18. INUUS vel MACACUS RHESUS. The Bengal Monkey (Jerdon's No. 7).

NATIVE NAMES.—Bandar, Hindi; Markot, Bengali; Suhu, Lepcha, Piyu, Bhotia.

HABITAT.—India generally from the North to about Lat. 18° or 19°; but not in the South, where it is replaced by Macacus radiatus.

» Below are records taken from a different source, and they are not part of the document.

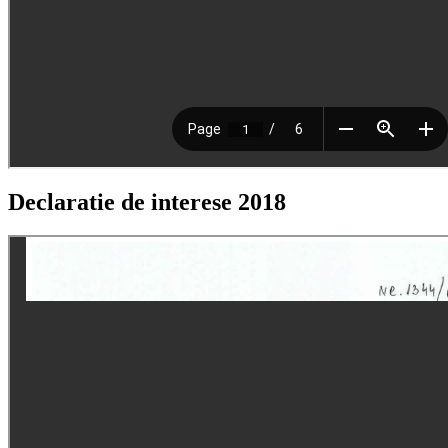
Declaratie de interese 2018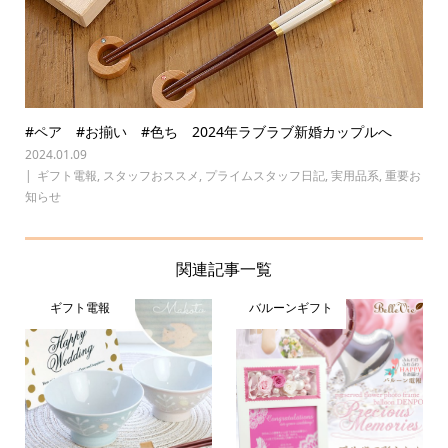
#ペア #お揃い #色ち 2024年ラブラブ新婚カップルへ
2024.01.09
ギフト電報
,
スタッフおススメ
,
プライムスタッフ日記
,
実用品系
,
重要お
知らせ
関連記事一覧
ギフト電報
バルーンギフト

DESCRIPTION.—Above brownish ochrey or rufous; limbs and beneath ashy-brown; callosities and adjacent parts red; face of adult males red.

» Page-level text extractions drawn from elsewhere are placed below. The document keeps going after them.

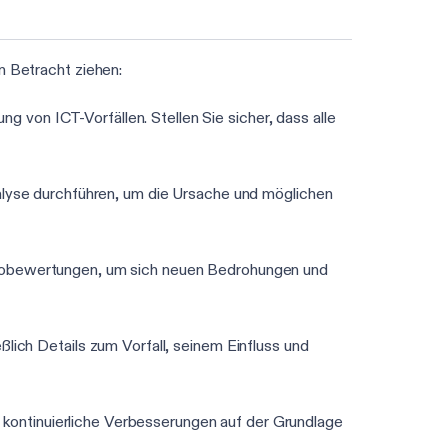
n Betracht ziehen:
ung von ICT-Vorfällen. Stellen Sie sicher, dass alle
alyse durchführen, um die Ursache und möglichen
sikobewertungen, um sich neuen Bedrohungen und
ießlich Details zum Vorfall, seinem Einfluss und
s kontinuierliche Verbesserungen auf der Grundlage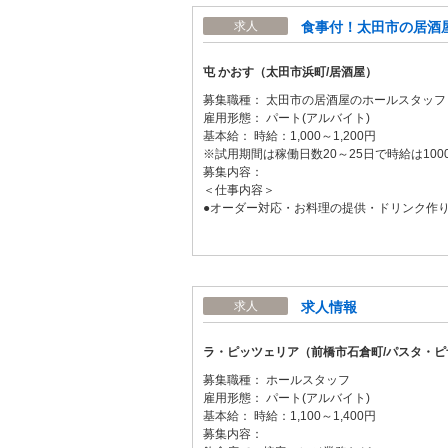
食事付！太田市の居酒屋
求人
屯 かおす（太田市浜町/居酒屋）
募集職種： 太田市の居酒屋のホールスタッフ
雇用形態： パート(アルバイト)
基本給： 時給：1,000～1,200円
※試用期間は稼働日数20～25日で時給は100
募集内容：
＜仕事内容＞
●オーダー対応・お料理の提供・ドリンク作
求人情報
求人
ラ・ピッツェリア（前橋市石倉町/パスタ・ピ
募集職種： ホールスタッフ
雇用形態： パート(アルバイト)
基本給： 時給：1,100～1,400円
募集内容：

SIZE.—Twenty-two inches; tail 11 inches.

This monkey is too well-known to need description. It is the common acting monkey of the bandar-wallas, the delight of all Anglo-Indian children, who go into raptures over the romance of Munsur-ram and Chameli, their quarrels, parting, and reconciliation, so admirably acted by these miniature comedians.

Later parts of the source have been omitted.